How could we pass on those two holes in assembling our Eclectic 18? Or, for that matter, the 2nd, or the 4th, or the 12th, or the 13th, or the 16th?
We chose No. 14 to represent The Old Course because great par 5s are few and far between.
The drive at “Long” squeezes between the “Beardies,” a splintering of four sunken and funkily shaped pots, and an old boundary wall of the Strathtyrum Estate. Rarely would a drive beyond the Beardies into the “Elysian Fields” prove problematic, but on occasion, when the wind is howling against, I have chosen to hang way left toward the 5th fairway.
As ever on The Old, the strategy of your second shot is influenced by the position of your drive, the direction and strength of the wind, and the pin position. Stance and lie, too. And of course the characteristics of the green. (Is that enough to consider?)
In front of the green, a nearly vertical five-foot rise faces the golfer. The putting surface then falls away quickly before slowing to a pinnable grade for 15 or so paces. Finally, at the rear, the green steps down a shallower wall. These features introduce a number of challenges. It’s difficult to discern the exact depth of the putting surface from the fairway, and the rear shelf cuts into the platform sooner than you might wish. In addition, on the shallow left section of the green, a swale collects pulled shots toward “Ginger Beer,” a pair of low, gnarly pots.

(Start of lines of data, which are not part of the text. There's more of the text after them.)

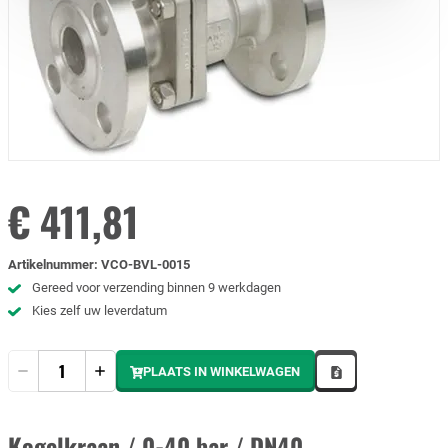
€ 411,81
Artikelnummer
:
VCO-BVL-0015
Gereed voor verzending binnen 9 werkdagen
Kies zelf uw leverdatum
Hoeveelheid
PLAATS IN WINKELWAGEN
Kogelkraan / 0-40 bar / DN40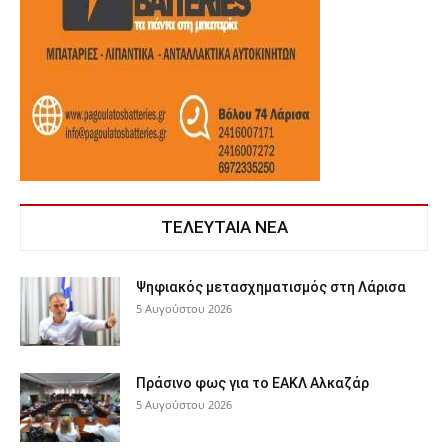
ΤΕΛΕΥΤΑΙΑ ΝΕΑ
Ψηφιακός μετασχηματισμός στη Λάρισα
5 Αυγούστου 2026
Πράσινο φως για το ΕΑΚΛ Αλκαζάρ
5 Αυγούστου 2026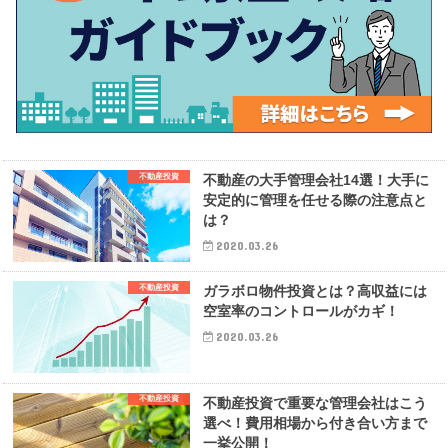
不動産投資
不動産の大手管理会社14選！大手に
安定的に管理を任せる際の注意点と
は？
2020.03.26
不動産投資
ガラボロ物件投資とは？高収益には
空室率のコントロールがカギ！
2020.03.26
不動産投資
不動産投資で重要な管理会社はこう
選べ！費用相場から付き合い方まで
一挙公開！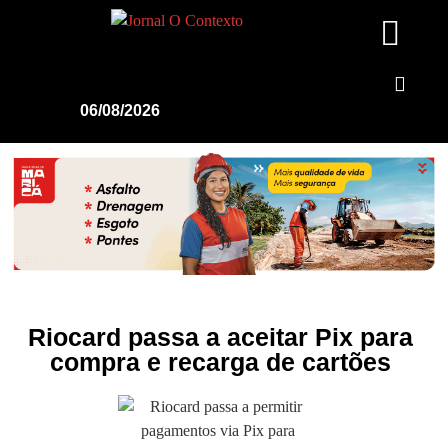
06/08/2026
Riocard passa a aceitar Pix para
compra e recarga de cartões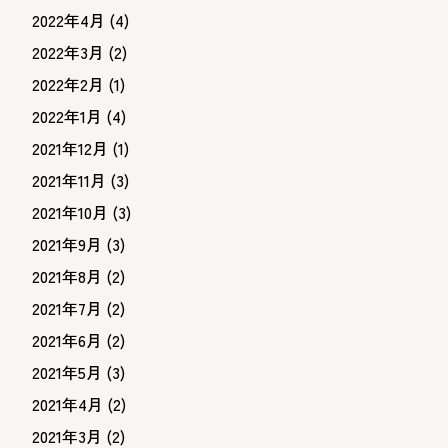
2022年4月
(4)
2022年3月
(2)
2022年2月
(1)
2022年1月
(4)
2021年12月
(1)
2021年11月
(3)
2021年10月
(3)
2021年9月
(3)
2021年8月
(2)
2021年7月
(2)
2021年6月
(2)
2021年5月
(3)
2021年4月
(2)
2021年3月
(2)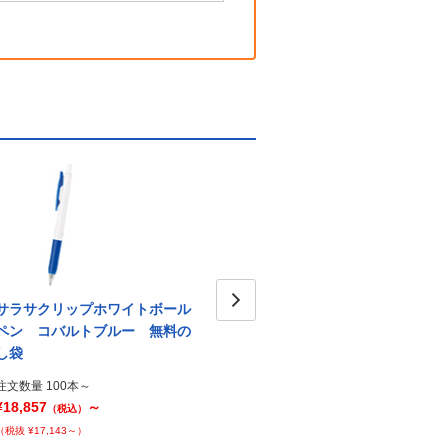
サラサクリップホワイトボール
サラサクリップホワイトボール
サラ
ペン コバルトブルー 無料の
ペン ライトブルー 無料のし
Next
ペン
し袋
袋
し袋
注文数量 100本～
注文数量 100本～
注文数量
¥18,857
～
¥18,857
～
¥18,8
（税込）
（税込）
（税抜 ¥17,143～）
（税抜 ¥17,143～）
（税抜 ¥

For most golfers, the 14th green will not be reachable in two, so against the wind, your second shot should take aim at Hamilton Hall, toward the beginning of the 5th fairway. The goal is to keep it left of the hiding “Beaty” and “Kitchen” bunkers and short of a clump of gorse. Laying up to the end of the 14th fairway, though intuitive, offers little advantage on the third shot. In line with the right third of the green, you will find rumple and rough. Left of that lurks the “Hell” bunker.
With a favorable wind and/or unusual power, you may carry this notorious expanse of sand to the drop-off and final sliver of fairway beyond. If you do, play close to another pair of pots on the left—“Grave”—to leave the ideal angle to approach the green’s right.
Once you’re past Hell, you will have a putt, bump-and-run, or soft floater from no more than 80 yards. A dish in front of the green, which marks a transition between a shoulder on the right and a central ridge, is usually the perfect target for killing the preferred low-runner. For the unsteady hand, one last pot hides behind the green.
Alister MacKenzie's rendering of the different routes to the 14th green from his book The Spirit of St. Andrews
No matter how many times and ways you play the 14th, you will never have the same journey twice. That applies to The Old Course as a whole. The sharp but small-scale east-coast dunescape provides ideal ground for the game, and the ingenious green complexes, while eminently playable, present locations that can challenge the best golfers in the world both mentally and physically.
“The concept of St. Andrews is the course dictates nothing,” architect Michael Clayton once told Scott Michaux. “The only thing you have to do at St. Andrews is the first hole you have to hit it over the burn. Otherwise you can do anything you want.”
Nowhere else can two balls within a foot of each other present such differing dilemmas to the players about to hit them! That is the underlying genius of The Old Course, and why it should be a primary influence on any golf architect’s thought process.